#### Recorded information
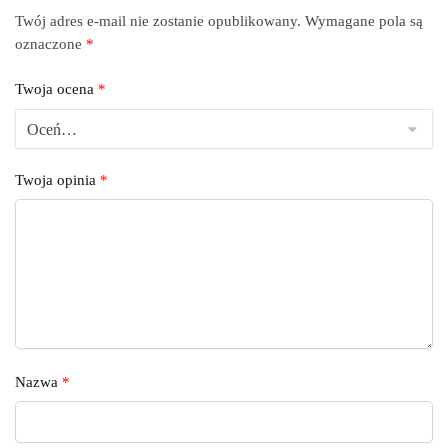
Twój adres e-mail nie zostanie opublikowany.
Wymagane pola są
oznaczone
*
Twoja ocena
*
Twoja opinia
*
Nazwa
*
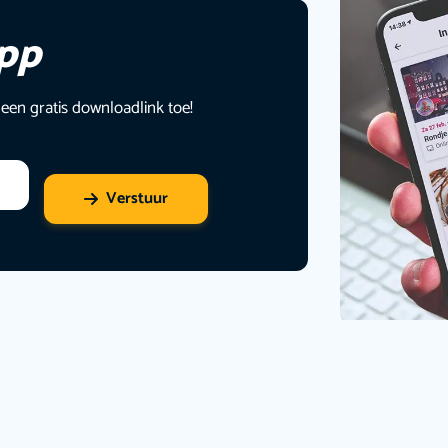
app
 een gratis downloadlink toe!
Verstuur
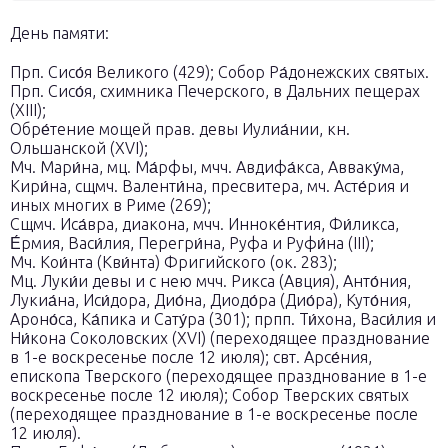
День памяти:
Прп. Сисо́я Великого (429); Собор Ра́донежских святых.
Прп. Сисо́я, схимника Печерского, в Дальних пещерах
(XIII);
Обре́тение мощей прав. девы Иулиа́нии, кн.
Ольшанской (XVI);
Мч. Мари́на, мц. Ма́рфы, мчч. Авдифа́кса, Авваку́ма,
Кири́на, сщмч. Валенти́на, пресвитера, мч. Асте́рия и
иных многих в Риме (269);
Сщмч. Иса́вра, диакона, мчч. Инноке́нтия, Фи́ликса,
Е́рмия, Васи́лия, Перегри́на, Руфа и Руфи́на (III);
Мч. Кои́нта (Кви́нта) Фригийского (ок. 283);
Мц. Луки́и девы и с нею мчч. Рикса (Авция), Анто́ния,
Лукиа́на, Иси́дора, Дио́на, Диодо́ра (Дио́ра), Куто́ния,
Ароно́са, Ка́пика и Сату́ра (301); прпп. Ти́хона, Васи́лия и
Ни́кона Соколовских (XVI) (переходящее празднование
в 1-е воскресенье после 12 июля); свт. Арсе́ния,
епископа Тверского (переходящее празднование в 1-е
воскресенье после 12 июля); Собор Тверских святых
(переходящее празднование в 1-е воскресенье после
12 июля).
########
#### Recorded information
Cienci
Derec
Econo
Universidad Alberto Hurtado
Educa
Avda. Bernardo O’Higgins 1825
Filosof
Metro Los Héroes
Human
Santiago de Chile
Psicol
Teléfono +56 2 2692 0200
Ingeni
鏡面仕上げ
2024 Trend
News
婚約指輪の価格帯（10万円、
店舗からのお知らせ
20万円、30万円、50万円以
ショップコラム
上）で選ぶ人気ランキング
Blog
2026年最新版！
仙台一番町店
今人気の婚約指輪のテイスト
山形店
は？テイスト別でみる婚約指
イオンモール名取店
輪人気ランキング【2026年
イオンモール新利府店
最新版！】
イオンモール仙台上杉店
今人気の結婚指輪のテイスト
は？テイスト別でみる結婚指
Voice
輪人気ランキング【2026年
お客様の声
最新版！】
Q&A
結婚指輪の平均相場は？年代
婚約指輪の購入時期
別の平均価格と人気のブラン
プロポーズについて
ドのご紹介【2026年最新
########
#### Recorded information
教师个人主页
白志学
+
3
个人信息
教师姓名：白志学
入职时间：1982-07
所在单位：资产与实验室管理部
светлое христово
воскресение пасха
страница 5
########
__Your task__: With pictures excluded, reproduce exactly the lines above from the one containing "Twój adres e-mail nie zostanie opublikowany." down to the one containing "Ольшанской (XVI);", those two included.

__Expected answer__:
Twój adres e-mail nie zostanie opublikowany.
Wymagane pola są
oznaczone
*
Twoja ocena
*
Twoja opinia
*
Nazwa
*
app
 een gratis downloadlink toe!
Verstuur
День памяти:
Прп. Сисо́я Великого (429); Собор Ра́донежских святых.
Прп. Сисо́я, схимника Печерского, в Дальних пещерах
(XIII);
Обре́тение мощей прав. девы Иулиа́нии, кн.
Ольшанской (XVI);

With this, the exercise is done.